Chilling never before seen photos show first transport of Poles to Auschwitz
An extraordinary collection of photographs capturing the deportation of the first Polish prisoners to the newly established German Nazi concentration camp Auschwitz has recently come to light.
The significant collection offers a glimpse into the events that unfolded 83 years ago on June 14, 1940, when the Germans sent a group of 728 Poles from a prison in Tarnow to Auschwitz.
The group included soldiers of the September campaign, members of underground independence organisations, high school and university students, as well as a small group of Polish Jews.
They were given numbers from 31 to 758. Of the 728 deported prisoners, 325 survived the war, 292 died, and for 111 their fate is unknown.
Digital reproductions of the photographs were donated to the Auschwitz Museum by Marek Tomaszewski, a collector and author from Tarnów who published them in his book "Tarnów – KL Auschwitz: The First Transport to Hell."

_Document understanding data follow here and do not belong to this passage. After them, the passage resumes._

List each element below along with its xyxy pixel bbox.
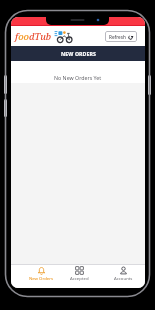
staticText: Accounts: [114, 275, 133, 281]
button[interactable]: Accepted: [57, 266, 101, 281]
staticText: Accepted: [70, 275, 89, 281]
button[interactable]: Refresh: [105, 31, 137, 42]
staticText: NEW ORDERS: [61, 50, 96, 57]
staticText: Refresh: [109, 34, 126, 40]
staticText: New Orders: [29, 275, 54, 281]
staticText: No New Orders Yet: [54, 74, 102, 81]
button[interactable]: Accounts: [101, 266, 145, 281]
staticText: foodTub: [15, 30, 52, 43]
button[interactable]: New Orders: [19, 266, 63, 281]
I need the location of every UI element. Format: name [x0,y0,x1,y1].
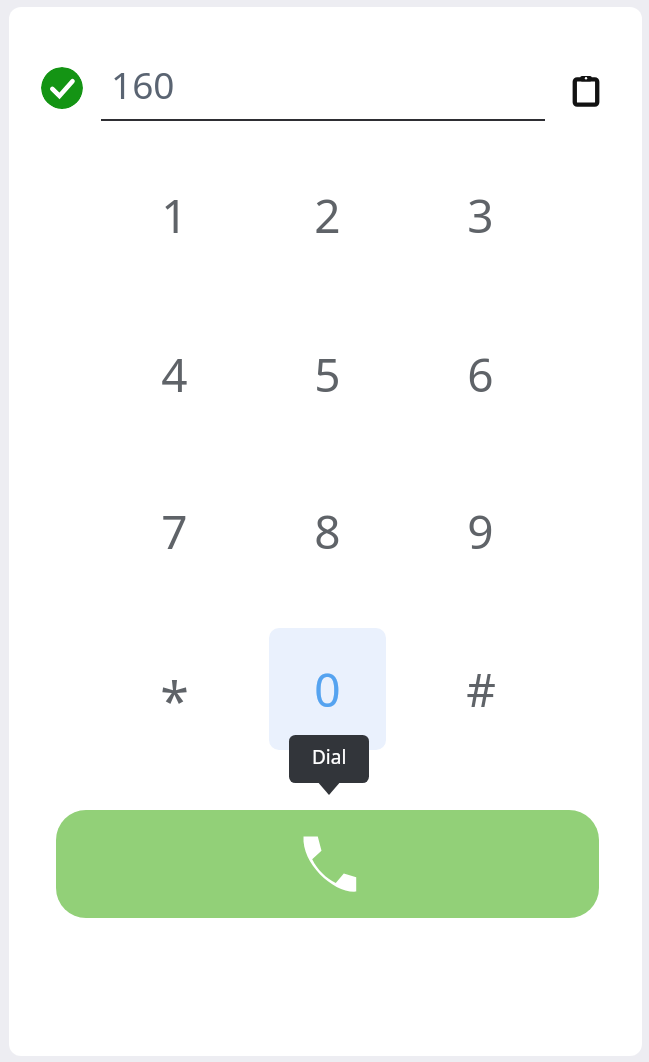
button[interactable]: 1 [116,154,233,276]
staticText: 5 [314,343,341,406]
button[interactable]: 8 [269,470,386,592]
button[interactable]: Call [56,810,599,918]
staticText: 4 [161,343,188,406]
button[interactable]: # [422,628,539,750]
staticText: 9 [467,500,494,563]
staticText: 7 [161,500,188,563]
staticText: # [466,658,496,721]
button[interactable]: 4 [116,313,233,435]
staticText: Dial [312,744,347,770]
button[interactable]: 6 [422,313,539,435]
button[interactable]: 2 [269,154,386,276]
button[interactable]: Paste from clipboard [564,69,608,113]
button[interactable]: 5 [269,313,386,435]
button[interactable]: 0 [269,628,386,750]
staticText: 160 [111,59,175,109]
staticText: 3 [467,184,494,247]
staticText: 2 [314,184,341,247]
staticText: 0 [314,658,341,721]
button[interactable]: Valid number [41,67,83,109]
staticText: 8 [314,500,341,563]
staticText: * [160,664,189,735]
button[interactable]: 7 [116,470,233,592]
button[interactable]: 3 [422,154,539,276]
button[interactable]: 160 [101,59,545,127]
button[interactable]: * [116,628,233,750]
staticText: 6 [467,343,494,406]
button[interactable]: 9 [422,470,539,592]
staticText: 1 [161,184,188,247]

Writing in the book’s introduction, Tomaszewski said: "Imagine the reaction of an enthusiast, a collector of regional memorabilia, who, on a gloomy day, sitting in his room, receives a message from his colleague in Canada with an attachment.
“When opened, it reveals photographs of a very significant event in the history of the city and the country, of which the previously known photographic documentation is very scarce."
Comprising a total of 96 images, the album is believed to have belonged to a member of the German Order Police detachment stationed on Chyszowska Street (now Mościckiego) in Tarnów.
The unit was entrusted with the task of escorting the prisoners, guiding the column from the Tarnów bathhouse through Dębowa, Wałowa, and Krakowska streets to the railway ramp situated on present-day Bartla Street.
The photographs also offer glimpses into the lives of the Schutzpolizei officers stationed in Tarnów, which makes them an important historical source.
Dr. Piotr Cywiński, the director of the Auschwitz Museum, said: “Marek Tomaszewski has provided the Museum with high-quality scans of the entire collection, which will become visual documents illustrating the beginnings of Auschwitz and the history of the camp's prisoners and victims.”
In the six images from the collection released by the Auschwitz Museum we see the group of 728 Poles being marshalled by the German police unit next to the bathhouse in Tarnów.
Three helmeted Germans stare at the camera’s lens, possibly held by a friend.
We see the group being marched through Tarnów under escort and then again at the train station before being herded into wagons.
In the final photo, we see the German guards outside a building in Oświęcim, helmets off, seemingly being dismissed after carrying out their work for the day.
Dr. Wojciech Płosa, the head of the Archives of the Museum, emphasized that the photographs, particularly those showing the prisoners on their way to the camp, are of special significance.
"None of these men, who on the early morning of 14 June 1940, marched under a heavily armed German escort to the railway station in Tarnów, knew the purpose of their journey.
“Many of them would never return to their loved ones.”